Extracted page text data
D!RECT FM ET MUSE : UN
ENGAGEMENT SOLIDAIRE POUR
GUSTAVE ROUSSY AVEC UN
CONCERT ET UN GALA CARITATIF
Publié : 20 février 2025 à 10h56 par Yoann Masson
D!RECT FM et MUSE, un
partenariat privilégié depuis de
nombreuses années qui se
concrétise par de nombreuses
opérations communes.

* * *

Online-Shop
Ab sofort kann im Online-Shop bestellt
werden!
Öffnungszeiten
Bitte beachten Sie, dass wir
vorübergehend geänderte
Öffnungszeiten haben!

### [PROBLEM REQUIREMENTS]
Among the records above, extract exactly the lines from the line with "D!RECT FM ET MUSE : UN" to the line with "opérations communes.", both lines included, and leave out the rest.

### [RESPONSE BOX]
D!RECT FM ET MUSE : UN
ENGAGEMENT SOLIDAIRE POUR
GUSTAVE ROUSSY AVEC UN
CONCERT ET UN GALA CARITATIF
Publié : 20 février 2025 à 10h56 par Yoann Masson
D!RECT FM et MUSE, un
partenariat privilégié depuis de
nombreuses années qui se
concrétise par de nombreuses
opérations communes.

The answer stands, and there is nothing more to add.